The Republic of China Air Force F-16 fighter jet crashed in mountains near the capital city of Taipei in Northern Taiwan on Monday after going missing during annual military drills, killing its pilot.
According to local reports, the aircraft lost contact with the air force’s base in Hualien on the island’s east coast at around 1.43pm, after taking off from the base at 1:19 p.m. to take part in the military exercises further north. After the radar signal was lost, a search party was immediately organized and dispatched to search the mountainous region.
The wreckage of the fighter aircraft was discovered scattered around Wufen Mountain by a hiker, two hours after it disappeared from radar screens on the first day of the exercise.
The Taiwanese Ministry of Defense confirmed that the pilot of the aircraft, 31-year-old Maj. Wu Yen-ting, was killed in the crash. Major Wu was a 2009 graduate of the Air Force Academy, and had logged 736 hours flying the F-16.

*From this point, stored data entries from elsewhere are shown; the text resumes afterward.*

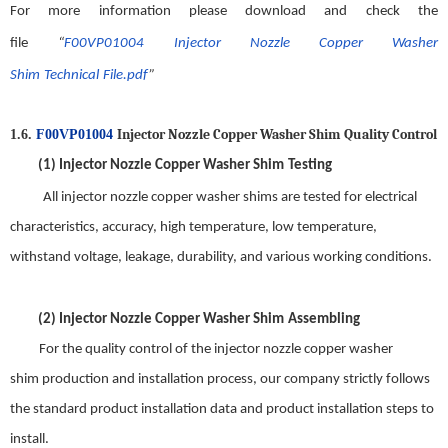
For more information please download and check the
file
“
F00VP01004
Injector Nozzle Copper Washer
Shim
Technical
File.pdf
”
Injector Nozzle Copper Washer Shim
Quality
C
ontrol
1.6.
F00VP01004
(1)
Injector Nozzle Copper Washer Shim
Testing
All
injector nozzle copper washer shim
s are tested for electrical
characteristics, accuracy, high temperature, low temperature,
withstand voltage, leakage, durability, and various working conditions.
(2)
Injector Nozzle Copper Washer Shim
Assembling
For t
he quality control of the
injector nozzle copper washer
shim
production and installation process, our company strictly follows
the standard product installation data and product installation steps to
install
.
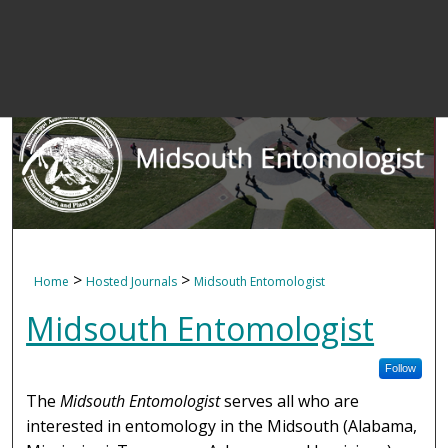
>
>
Home
Hosted Journals
Midsouth Entomologist
Midsouth Entomologist
Follow
The
Midsouth Entomologist
serves all who are
interested in entomology in the Midsouth (Alabama,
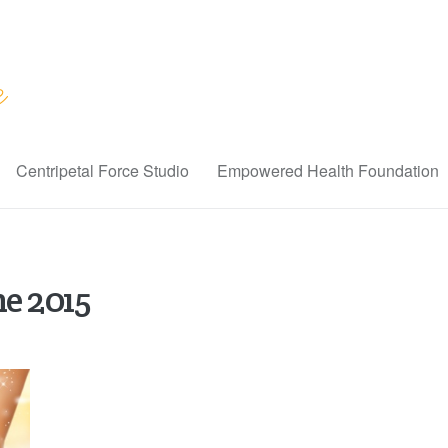
Centripetal Force Studio
Empowered Health Foundation
ne 2015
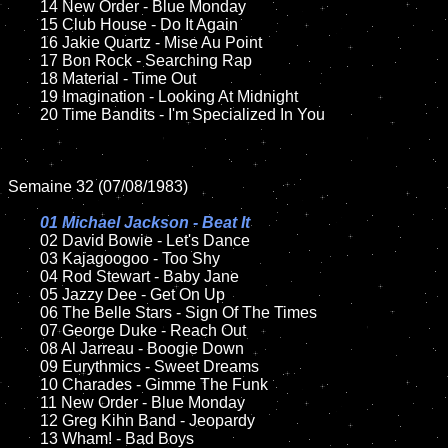
	14 New Order - Blue Monday

	15 Club House - Do It Again	

	16 Jakie Quartz - Mise Au Point

	17 Bon Rock - Searching Rap

	18 Material - Time Out        

	19 Imagination - Looking At Midnight

	20 Time Bandits - I'm Specialized In You

Semaine 32 (07/08/1983)

01 Michael Jackson - Beat It

02 David Bowie - Let's Dance	

	03 Kajagoogoo - Too Shy	

	04 Rod Stewart - Baby Jane

	05 Jazzy Dee - Get On Up	

	06 The Belle Stars - Sign Of The Times

	07 George Duke - Reach Out		

	08 Al Jarreau - Boogie Down

	09 Eurythmics - Sweet Dreams		

	10 Charades - Gimme The Funk

	11 New Order - Blue Monday

	12 Greg Kihn Band - Jeopardy		

	13 Wham! - Bad Boys  
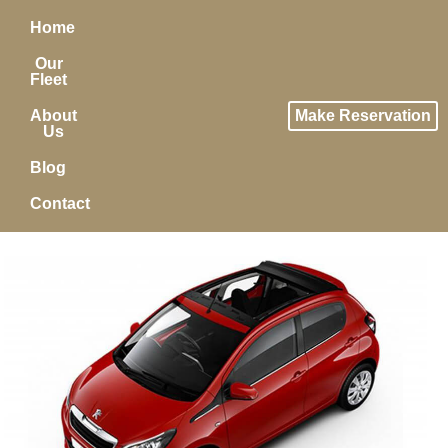
Home
Our
Fleet
About
Make Reservation
Us
Blog
Contact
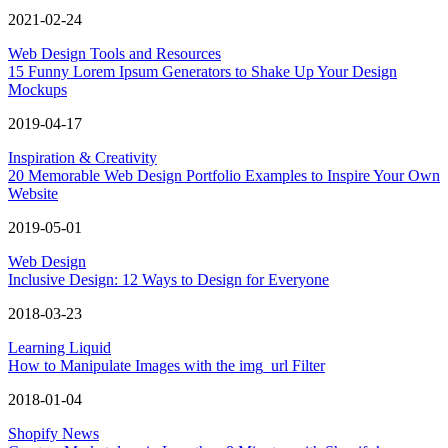
2021-02-24
Web Design Tools and Resources
15 Funny Lorem Ipsum Generators to Shake Up Your Design
Mockups
2019-04-17
Inspiration & Creativity
20 Memorable Web Design Portfolio Examples to Inspire Your Own
Website
2019-05-01
Web Design
Inclusive Design: 12 Ways to Design for Everyone
2018-03-23
Learning Liquid
How to Manipulate Images with the img_url Filter
2018-01-04
Shopify News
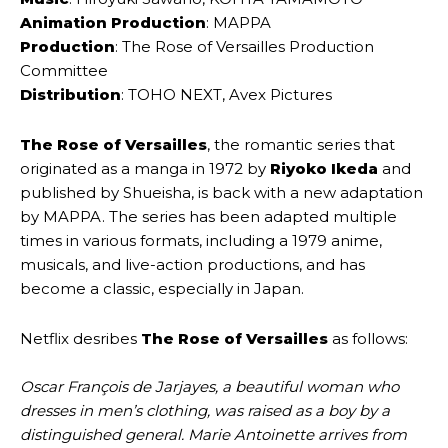
Animation Production
: MAPPA
Production
: The Rose of Versailles Production
Committee
Distribution
: TOHO NEXT, Avex Pictures
The Rose of Versailles
, the romantic series that
originated as a manga in 1972 by
Riyoko Ikeda
and
published by Shueisha, is back with a new adaptation
by MAPPA. The series has been adapted multiple
times in various formats, including a 1979 anime,
musicals, and live-action productions, and has
become a classic, especially in Japan.
Netflix desribes
The Rose of Versailles
as follows:
Oscar François de Jarjayes, a beautiful woman who
dresses in men’s clothing, was raised as a boy by a
distinguished general. Marie Antoinette arrives from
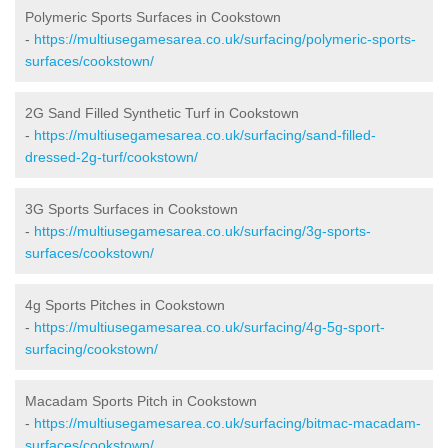
Polymeric Sports Surfaces in Cookstown
-
https://multiusegamesarea.co.uk/surfacing/polymeric-sports-
surfaces/cookstown/
2G Sand Filled Synthetic Turf in Cookstown
-
https://multiusegamesarea.co.uk/surfacing/sand-filled-
dressed-2g-turf/cookstown/
3G Sports Surfaces in Cookstown
-
https://multiusegamesarea.co.uk/surfacing/3g-sports-
surfaces/cookstown/
4g Sports Pitches in Cookstown
-
https://multiusegamesarea.co.uk/surfacing/4g-5g-sport-
surfacing/cookstown/
Macadam Sports Pitch in Cookstown
-
https://multiusegamesarea.co.uk/surfacing/bitmac-macadam-
surfaces/cookstown/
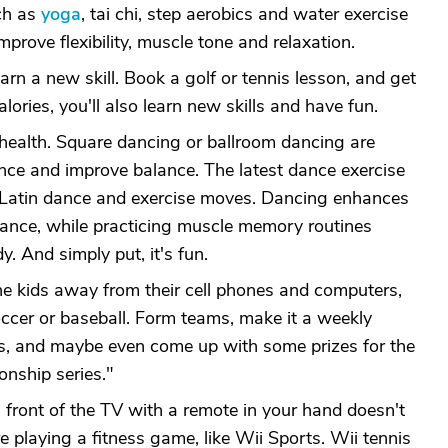
ch as
yoga
, tai chi, step aerobics and water exercise
prove flexibility, muscle tone and relaxation.
earn a new skill. Book a golf or tennis lesson, and get
alories, you'll also learn new skills and have fun.
 health. Square dancing or ballroom dancing are
nce and improve balance. The latest dance exercise
 Latin dance and exercise moves. Dancing enhances
rance, while practicing muscle memory routines
y. And simply put, it's fun.
he kids away from their cell phones and computers,
occer or baseball. Form teams, make it a weekly
ns, and maybe even come up with some prizes for the
onship series."
n front of the TV with a remote in your hand doesn't
're playing a fitness game, like Wii Sports. Wii tennis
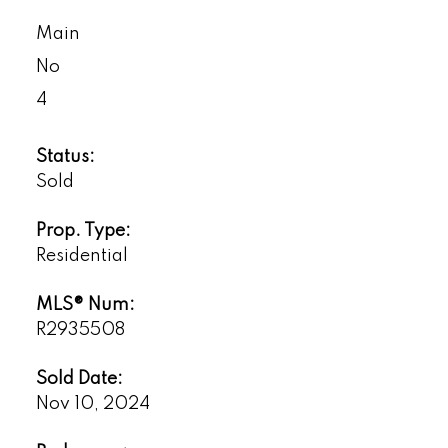
Main
No
4
Status:
Sold
Prop. Type:
Residential
MLS® Num:
R2935508
Sold Date:
Nov 10, 2024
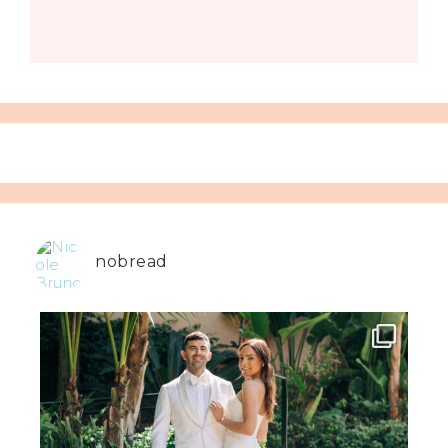
nobread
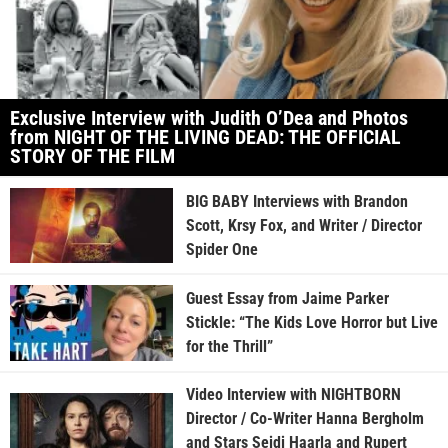
Exclusive Interview with Judith O’Dea and Photos
from NIGHT OF THE LIVING DEAD: THE OFFICIAL
STORY OF THE FILM
BIG BABY Interviews with Brandon
Scott, Krsy Fox, and Writer / Director
Spider One
Guest Essay from Jaime Parker
Stickle: “The Kids Love Horror but Live
for the Thrill”
Video Interview with NIGHTBORN
Director / Co-Writer Hanna Bergholm
and Stars Seidi Haarla and Rupert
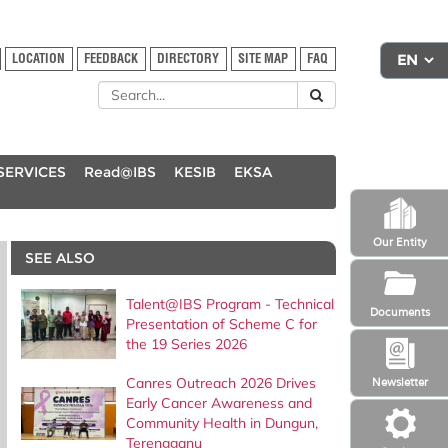
LOCATION
FEEDBACK
DIRECTORY
SITE MAP
FAQ
SERVICES
Read@IBS
KESIB
EKSA
Our Entity
SEE ALSO
Talent@IBS Program - Technical
Documents
Presentation of Scheme C for
the 19 Series 2026
Canres Outreach 2026 Drives
Newsletter
Early Cancer Awareness and
Community Health in Dungun,
Terengganu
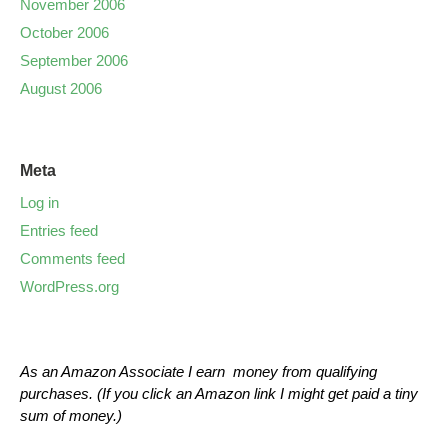
November 2006
October 2006
September 2006
August 2006
Meta
Log in
Entries feed
Comments feed
WordPress.org
As an Amazon Associate I earn money from qualifying
purchases. (If you click an Amazon link I might get paid a tiny
sum of money.)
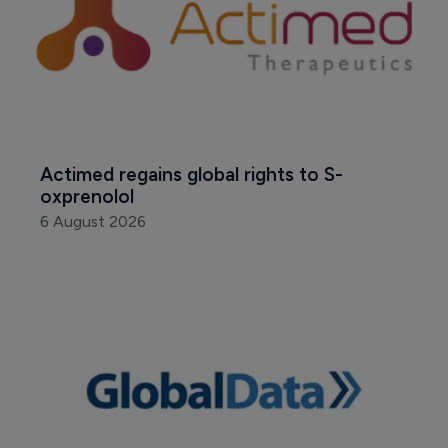
Actimed regains global rights to S-
oxprenolol
6 August 2026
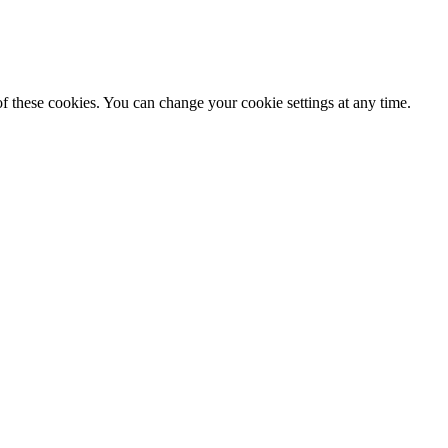
f these cookies. You can change your cookie settings at any time.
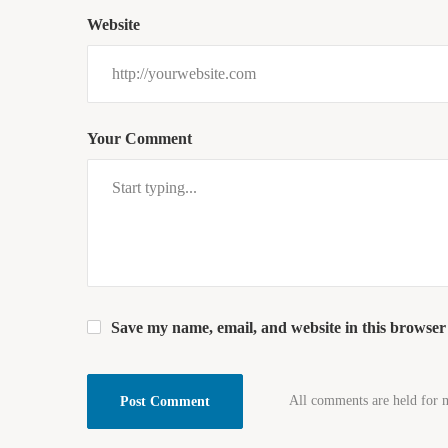
Website
Your Comment
Save my name, email, and website in this browser
All comments are held for 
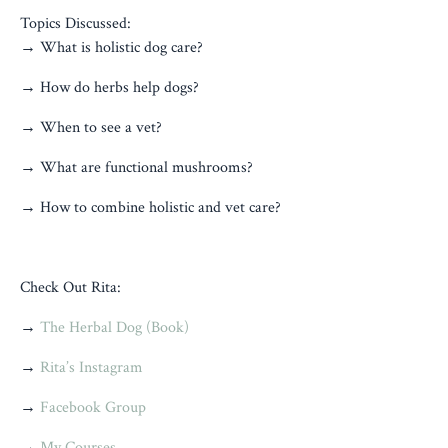
Topics Discussed:
→ What is holistic dog care?
→ How do herbs help dogs?
→ When to see a vet?
→ What are functional mushrooms?
→ How to combine holistic and vet care?
Check Out Rita:
→
The Herbal Dog (Book)
→
Rita’s Instagram
→
Facebook Group
→
My Courses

“The military is the guardian of the country and it is a high-risk career … We will always remember your sacrifices. Your spirit will be with us. We will always be proud of you,” said a statement from the Taiwanese Ministry of Defense confirming the causality. Defense Minister Yen Teh-fa described the pilot as an “outstanding colleague” and praised his “loyalty and dedication to his duties.”
According to its initial findings, the air force attributed the crash to “a combination of factors, including poor weather conditions and human error”.
An investigative team is still determining the cause of the crash, and all F-16s had been grounded temporarily while the cause is determined. Eight F-16 fighter jets operated by Taiwan have crashed since 1998, killing seven pilots.
The five-day Han Kuang exercises simulate an imminent attack by Chinese military forces on Taiwan, a self-governed democracy which Beijing views as an integral part of its territory. It is one of the largest annual exercises held by Taiwan’s military and the drills come at a time of heightened tensions with Beijing.
The loss of a fighter jet at the start of the live-fire drills is embarrassing for Taipei, which holds the exercises to demonstrate the defense capabilities of its military.